For what reason is it universally agreed upon that we use $$\ce{H+ + OH-}$$ ions in balancing water on either side of the reaction, but not the $$\ce{H3O+}$$ ions?

• Who said hydronium isn't used? You can use either $\ce{H+}$ or $\ce{H3O+}$ or even $\ce{H9O4+}$ — it just adds complexity in terms of bloated stoichiometry. So, if you don't want to focus on what business does a proton have in aqueous solution, in most cases you get away with $\ce{H+}$ just fine. Oct 20, 2019 at 17:49
• @andselisk so basically it's because of the accuracy and complexity of which we want to refer to when doing redox reactions? Oct 20, 2019 at 17:57
• "on average, each hydronium ion is solvated by 6 water molecules which are unable to solvate other solute molecules." en.wikipedia.org/wiki/Hydronium#Solvation Oct 20, 2019 at 18:00
• @user243851 Yes, I suppose you can put it this way.
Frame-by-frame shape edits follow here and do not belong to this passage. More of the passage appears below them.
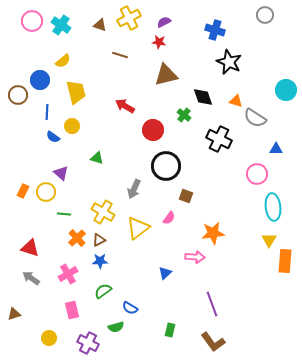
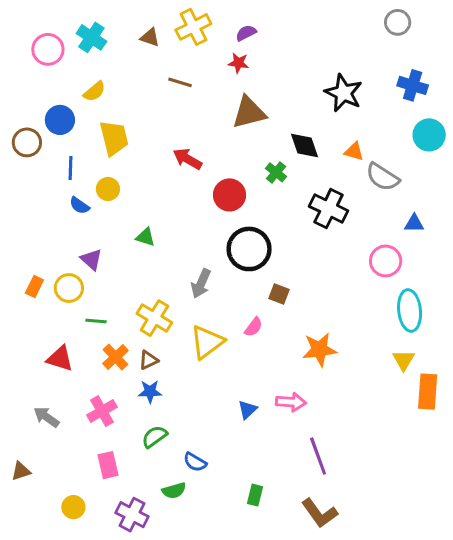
pink circle: (32, 21) -> (48, 49), moved
blue cross: (215, 30) -> (413, 85), moved
red triangle: (30, 248) -> (60, 359), moved
pink arrow: (195, 257) -> (291, 402), moved

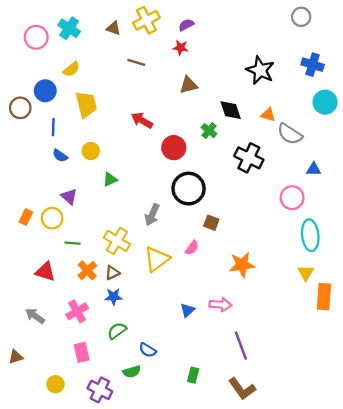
brown triangle: (249, 112) -> (189, 85), size x0.7
yellow circle: (108, 189) -> (91, 151), moved
green triangle: (145, 237) -> (110, 179), turned -42

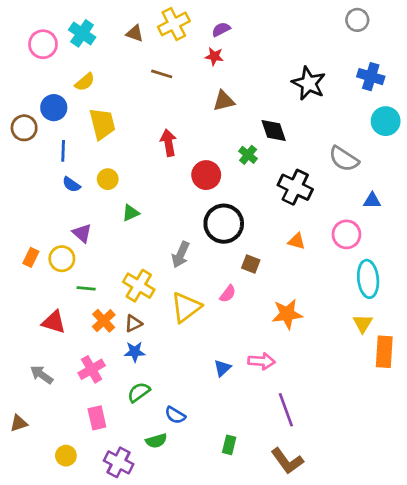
orange triangle: (268, 115) -> (297, 241), moved
red arrow: (142, 120) -> (168, 143), turned 50

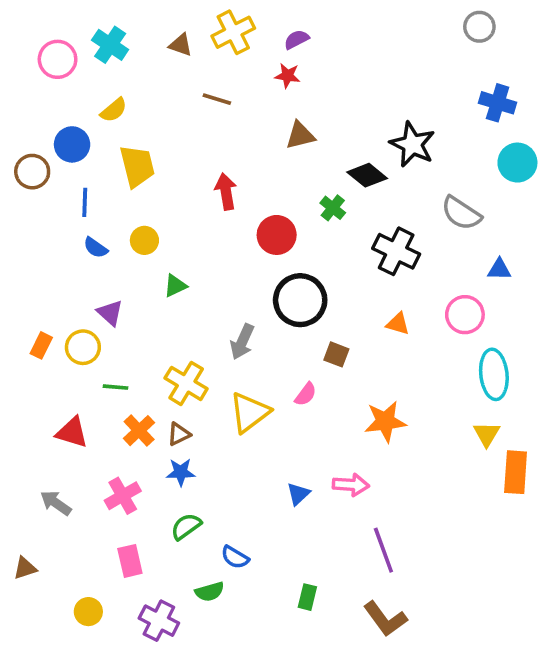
black star: (309, 83) -> (412, 144), moved
black diamond: (274, 131) -> (367, 175), turned -32

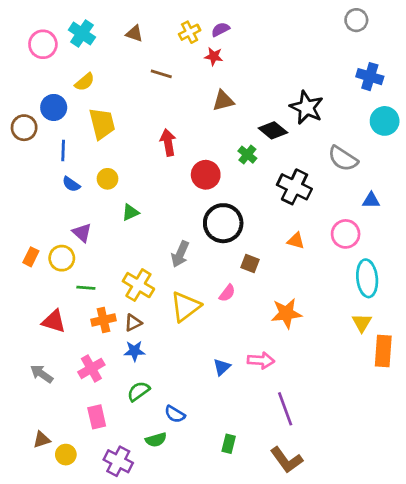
yellow cross: (233, 32) -> (190, 32), moved, size x0.7
orange cross: (139, 431) -> (103, 320), turned 30
brown triangle: (25, 568) -> (42, 440), moved

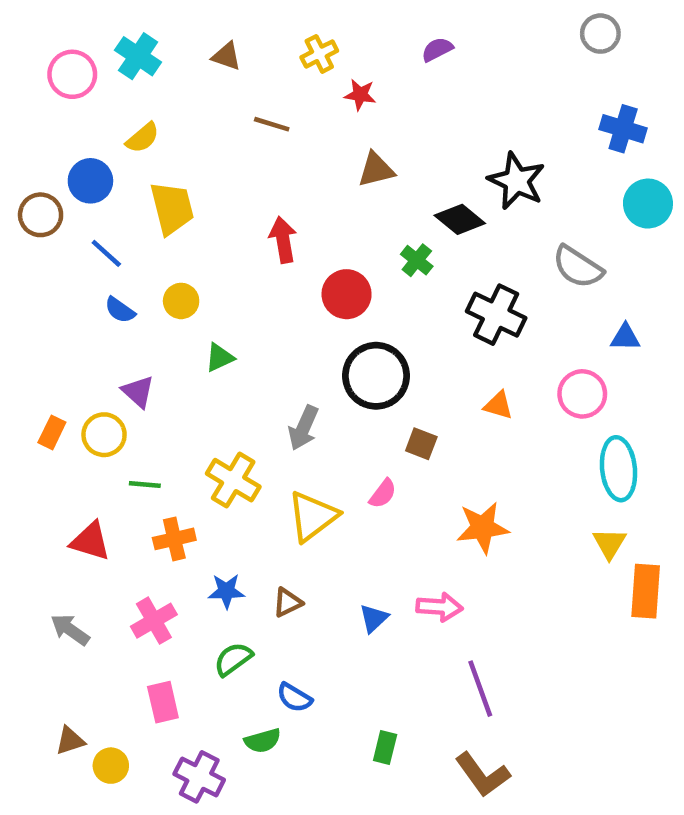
purple semicircle: (220, 29) -> (437, 49), moved
blue line: (63, 151) -> (106, 253), turned -50
brown triangle: (133, 323) -> (288, 602), moved

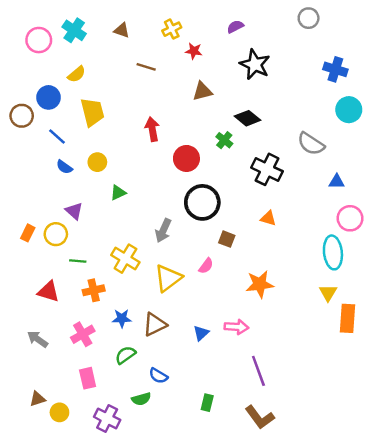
gray circle: (600, 34) -> (309, 18), moved
black star: (517, 181) -> (255, 64), moved
pink circle: (582, 394) -> (350, 218), moved
brown triangle: (288, 602) -> (155, 324), size x1.5

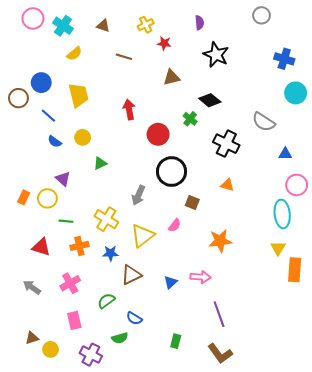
purple semicircle: (235, 27) -> (199, 23), turned 112
pink circle: (39, 40) -> (33, 18), moved
yellow semicircle: (77, 74) -> (74, 54), moved
blue star: (122, 318) -> (110, 253), moved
Oct 20, 2019 at 18:01

It is by far not universally agreed upon. My year 10 chemistry teacher taught me to use $$\ce{H3O+}$$ in balancing. The result is a larger number of water molecules on the other side of the equation but everything else is the same.
Many chemists will prefer $$\ce{H+}$$ because it is shorter and simpler, that’s all.
Because what we really need to know here is the concentration of protons. The concentration of water is considered to be constant in most of the calculations involving the water autodissociation. Thus, you may hydrate the said proton in your equation however you want — or not at all — but $$K_\mathrm{w} = [\ce{H+}][\ce{OH-}]$$ would still be equal to $$K_\mathrm{w} = [\ce{H9O4+}][\ce{OH-}]$$ and, well, who needs extra complications?